* [What the task asks]: Reproduce the listing below exactly. Pictures do not belong in the copy.

* [Raw data]:
━━━━━━━━
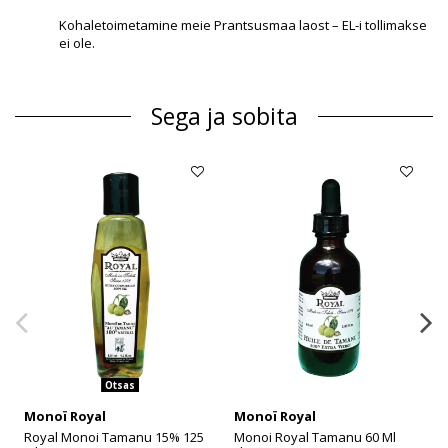
Kohaletoimetamine meie Prantsusmaa laost – EL-i tollimakse
ei ole.
Sega ja sobita
Otsas
Monoï Royal
Monoï Royal
Royal Monoi Tamanu 15% 125
Monoi Royal Tamanu 60 Ml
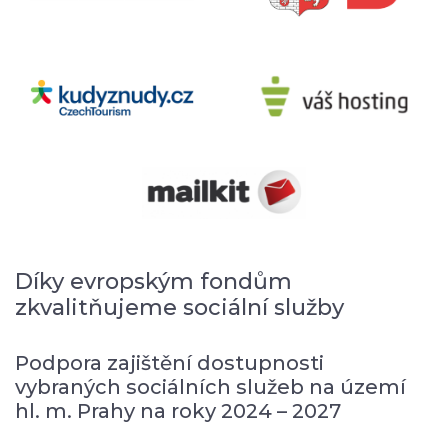
Díky evropským fondům
zkvalitňujeme sociální služby
Podpora zajištění dostupnosti
vybraných sociálních služeb na území
hl. m. Prahy na roky 2024 – 2027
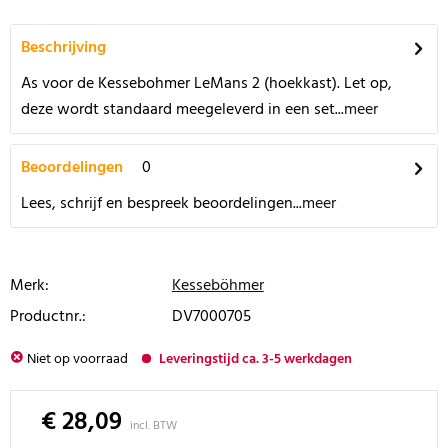
Beschrijving
As voor de Kessebohmer LeMans 2 (hoekkast). Let op,
deze wordt standaard meegeleverd in een set...
meer
Beoordelingen
0
Lees, schrijf en bespreek beoordelingen...
meer
Merk:
Kesseböhmer
Productnr.:
DV7000705
Niet op voorraad
Leveringstijd ca. 3-5 werkdagen
€ 28,09
incl. BTW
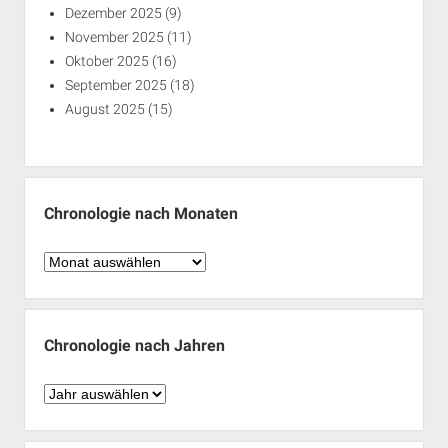
Dezember 2025
(9)
November 2025
(11)
Oktober 2025
(16)
September 2025
(18)
August 2025
(15)
Chronologie nach Monaten
Chronologie
nach
Monaten
Chronologie nach Jahren
Chronologie
nach
Jahren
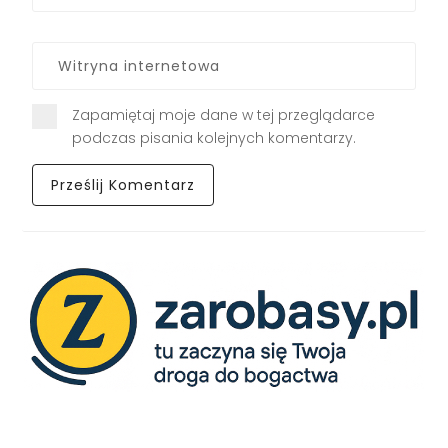
Zapamiętaj moje dane w tej przeglądarce
podczas pisania kolejnych komentarzy.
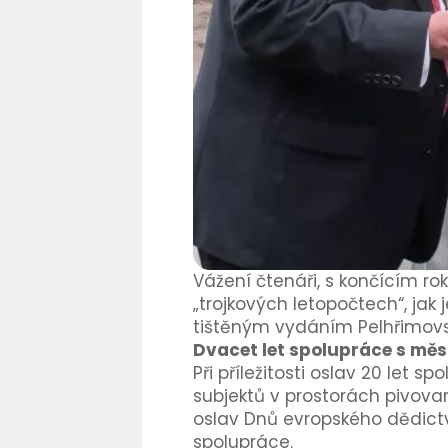
Vážení čtenáři, s končícím ro
„trojkových letopočtech“, jak 
tištěným vydáním Pelhřimovsk
Dvacet let spolupráce s měs
Při příležitosti oslav 20 let 
subjektů v prostorách pivov
oslav Dnů evropského dědictví
spolupráce.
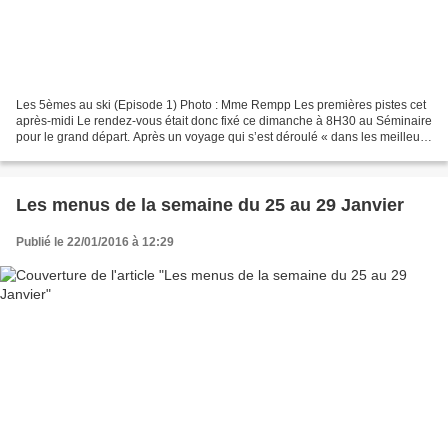
Les 5èmes au ski (Episode 1) Photo : Mme Rempp Les premières pistes cet
après-midi Le rendez-vous était donc fixé ce dimanche à 8H30 au Séminaire
pour le grand départ. Après un voyage qui s’est déroulé « dans les meilleurs
conditions » selon Mme Rempp...
Les menus de la semaine du 25 au 29 Janvier
Publié le 22/01/2016 à 12:29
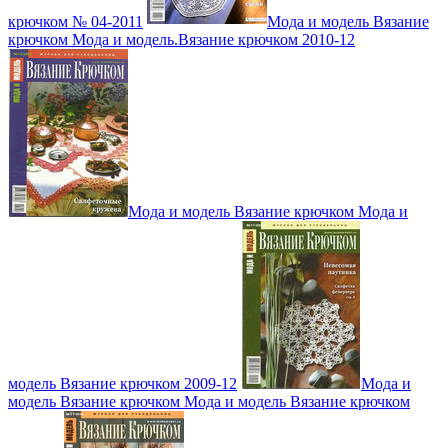
крючком № 04-2011
Мода и модель Вязание
крючком Мода и модель.Вязание крючком 2010-12
Мода и модель Вязание крючком Мода и
модель Вязание крючком 2009-12
Мода и
модель Вязание крючком Мода и модель Вязание крючком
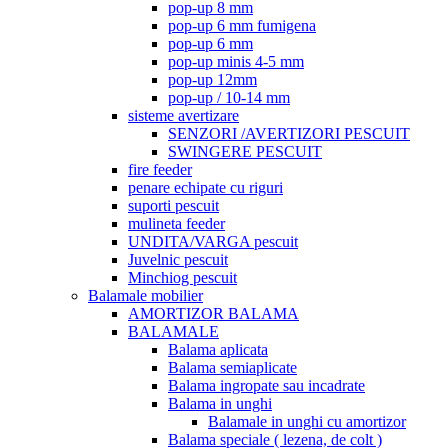
pop-up 8 mm
pop-up 6 mm fumigena
pop-up 6 mm
pop-up minis 4-5 mm
pop-up 12mm
pop-up / 10-14 mm
sisteme avertizare
SENZORI /AVERTIZORI PESCUIT
SWINGERE PESCUIT
fire feeder
penare echipate cu riguri
suporti pescuit
mulineta feeder
UNDITA/VARGA pescuit
Juvelnic pescuit
Minchiog pescuit
Balamale mobilier
AMORTIZOR BALAMA
BALAMALE
Balama aplicata
Balama semiaplicate
Balama ingropate sau incadrate
Balama in unghi
Balamale in unghi cu amortizor
Balama speciale ( lezena, de colt )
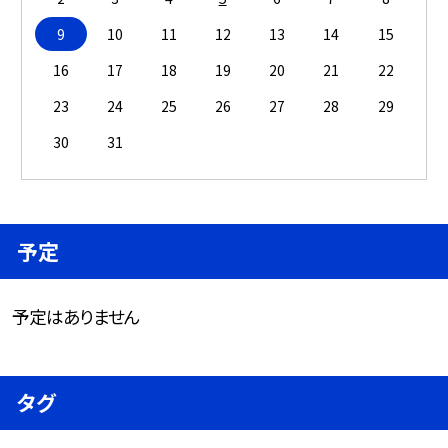
9
10
11
12
13
14
15
16
17
18
19
20
21
22
23
24
25
26
27
28
29
30
31
予定
予定はありません
タグ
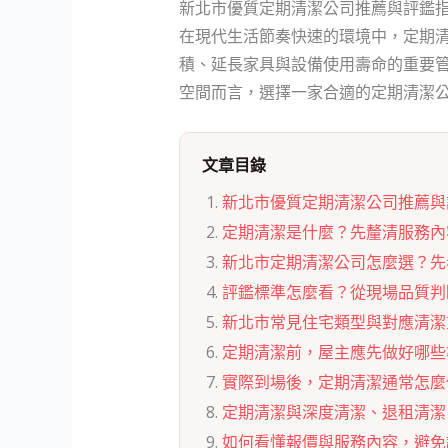
新北市優質定期清潔公司推薦與評鑑
在現代生活節奏快速的環境中，定期
積、延長家具與設備使用壽命的重要
空間而言，選擇一家合適的定期清潔
文章目錄
新北市優質定期清潔公司推薦與
定期清潔是什麼？先釐清服務內
新北市定期清潔公司怎麼選？先看
評鑑標準怎麼看？從現場品質判
新北市常見住宅類型與對應清潔
定期清潔前，屋主應先做好哪些
實際到場後，定期清潔通常怎麼
定期清潔與深度清潔、退租清潔
如何看懂報價與服務內容，避免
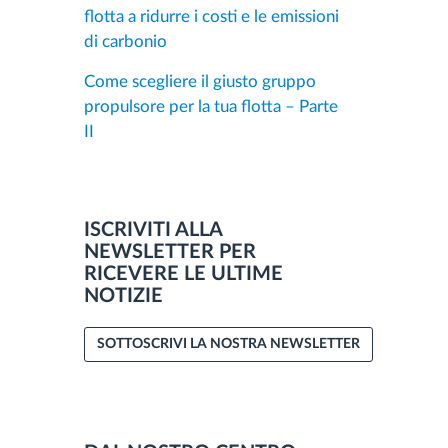
flotta a ridurre i costi e le emissioni
di carbonio
Come scegliere il giusto gruppo
propulsore per la tua flotta – Parte
II
ISCRIVITI ALLA
NEWSLETTER PER
RICEVERE LE ULTIME
NOTIZIE
SOTTOSCRIVI LA NOSTRA NEWSLETTER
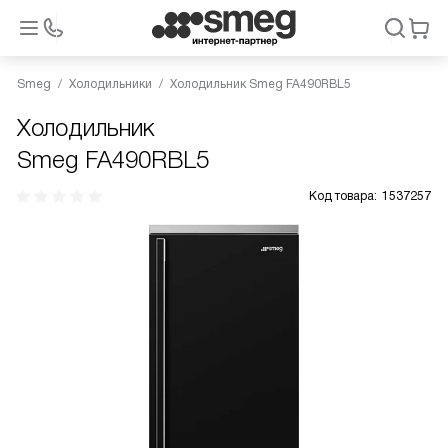
Smeg
Холодильники
Холодильник Smeg FA490RBL5
Холодильник
Smeg FA490RBL5
Код товара:
1537257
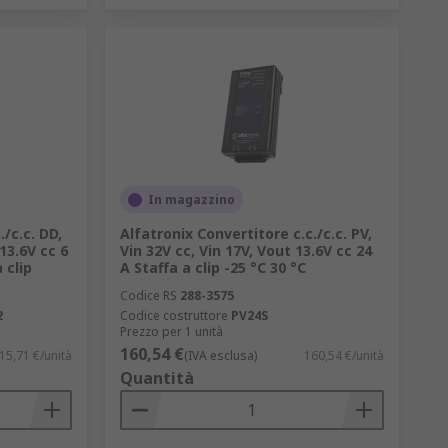
In magazzino
./c.c. DD,
Alfatronix Convertitore c.c./c.c. PV,
 13.6V cc 6
Vin 32V cc, Vin 17V, Vout 13.6V cc 24
 clip
A Staffa a clip -25 °C 30 °C
Codice RS
288-3575
2
Codice costruttore
PV24S
Prezzo per 1 unità
160,54 €
15,71 €/unità
(IVA esclusa)
160,54 €/unità
Quantità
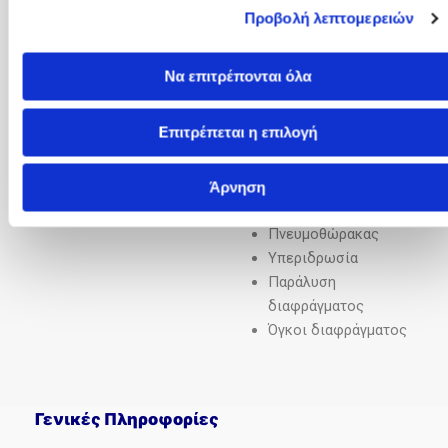
(σκαφοειδής /
Προβολή λεπτομερειών
τροπιδοειδής
θώρακας)
Να επιτρέπονται όλα
Υποτροπιάζουσες
Πλευριτικές
Επιτρέπεται η επιλογή
Συλλογές
Χειρουργική και
ενδοσκοπική
Άρνηση
αντιμετώπιση Χ.Α.Π.
Πνευμοθώρακας
Υπεριδρωσία
Παράλυση
διαφράγματος
Όγκοι διαφράγματος
Γενικές Πληροφορίες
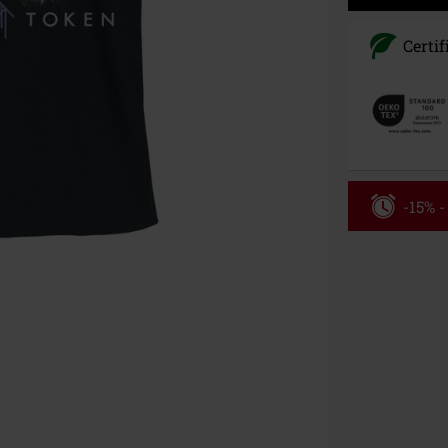
Certif
-15% 
Kód pou
Platné do 8/9/
Minimálna hod
Po zadaní kódu
Nemožno kombi
vstupenky, Ram
Hosen, Metalit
━━━━━━━━
* [Task answer]:
Kohaletoimetamine meie Prantsusmaa laost – EL-i tollimakse
ei ole.
Sega ja sobita
Otsas
Monoï Royal
Monoï Royal
Royal Monoi Tamanu 15% 125
Monoi Royal Tamanu 60 Ml
Díky evropským fondům
zkvalitňujeme sociální služby
Podpora zajištění dostupnosti
vybraných sociálních služeb na území
hl. m. Prahy na roky 2024 – 2027
Beschrijving
As voor de Kessebohmer LeMans 2 (hoekkast). Let op,
deze wordt standaard meegeleverd in een set...
meer
Beoordelingen
0
Lees, schrijf en bespreek beoordelingen...
meer
Merk:
Kesseböhmer
Productnr.:
DV7000705
Niet op voorraad
Leveringstijd ca. 3-5 werkdagen
€ 28,09
incl. BTW
Dezember 2025
(9)
November 2025
(11)
Oktober 2025
(16)
September 2025
(18)
August 2025
(15)
Chronologie nach Monaten
Chronologie
nach
Monaten
Chronologie nach Jahren
Chronologie
nach
Jahren
Zapamiętaj moje dane w tej przeglądarce
podczas pisania kolejnych komentarzy.
Vážení čtenáři, s končícím ro
„trojkových letopočtech“, jak 
tištěným vydáním Pelhřimovsk
Dvacet let spolupráce s měs
Při příležitosti oslav 20 let 
subjektů v prostorách pivov
oslav Dnů evropského dědictví
spolupráce.
Les 5èmes au ski (Episode 1) Photo : Mme Rempp Les premières pistes cet
après-midi Le rendez-vous était donc fixé ce dimanche à 8H30 au Séminaire
pour le grand départ. Après un voyage qui s’est déroulé « dans les meilleurs
conditions » selon Mme Rempp...
Les menus de la semaine du 25 au 29 Janvier
Publié le 22/01/2016 à 12:29
крючком № 04-2011
Мода и модель Вязание
крючком Мода и модель.Вязание крючком 2010-12
Мода и модель Вязание крючком Мода и
модель Вязание крючком 2009-12
Мода и
модель Вязание крючком Мода и модель Вязание крючком
pop-up 8 mm
pop-up 6 mm fumigena
pop-up 6 mm
pop-up minis 4-5 mm
pop-up 12mm
pop-up / 10-14 mm
sisteme avertizare
SENZORI /AVERTIZORI PESCUIT
SWINGERE PESCUIT
fire feeder
penare echipate cu riguri
suporti pescuit
mulineta feeder
UNDITA/VARGA pescuit
Juvelnic pescuit
Minchiog pescuit
Balamale mobilier
AMORTIZOR BALAMA
BALAMALE
Balama aplicata
Balama semiaplicate
Balama ingropate sau incadrate
Balama in unghi
Balamale in unghi cu amortizor
Balama speciale ( lezena, de colt )
9
10
11
12
13
14
15
16
17
18
19
20
21
22
23
24
25
26
27
28
29
30
31
予定
予定はありません
タグ
新北市優質定期清潔公司推薦與評鑑
在現代生活節奏快速的環境中，定期
積、延長家具與設備使用壽命的重要
空間而言，選擇一家合適的定期清潔
文章目錄
新北市優質定期清潔公司推薦與
定期清潔是什麼？先釐清服務內
新北市定期清潔公司怎麼選？先看
評鑑標準怎麼看？從現場品質判
新北市常見住宅類型與對應清潔
定期清潔前，屋主應先做好哪些
實際到場後，定期清潔通常怎麼
定期清潔與深度清潔、退租清潔
如何看懂報價與服務內容，避免
flotta a ridurre i costi e le emissioni
di carbonio
Come scegliere il giusto gruppo
propulsore per la tua flotta – Parte
II
ISCRIVITI ALLA
NEWSLETTER PER
RICEVERE LE ULTIME
NOTIZIE
SOTTOSCRIVI LA NOSTRA NEWSLETTER
Smeg
Холодильники
Холодильник Smeg FA490RBL5
Холодильник
Smeg FA490RBL5
Код товара:
1537257
In magazzino
./c.c. DD,
Alfatronix Convertitore c.c./c.c. PV,
 13.6V cc 6
Vin 32V cc, Vin 17V, Vout 13.6V cc 24
 clip
A Staffa a clip -25 °C 30 °C
Codice RS
288-3575
2
Codice costruttore
PV24S
Prezzo per 1 unità
160,54 €
15,71 €/unità
(IVA esclusa)
160,54 €/unità
Quantità
(σκαφοειδής /
Προβολή λεπτομερειών
τροπιδοειδής
θώρακας)
Να επιτρέπονται όλα
Υποτροπιάζουσες
Πλευριτικές
Επιτρέπεται η επιλογή
Συλλογές
Χειρουργική και
ενδοσκοπική
Άρνηση
αντιμετώπιση Χ.Α.Π.
Πνευμοθώρακας
Υπεριδρωσία
Παράλυση
διαφράγματος
Όγκοι διαφράγματος
Γενικές Πληροφορίες
Certif
-15% 
Kód pou
Platné do 8/9/
Minimálna hod
Po zadaní kódu
Nemožno kombi
vstupenky, Ram
Hosen, Metalit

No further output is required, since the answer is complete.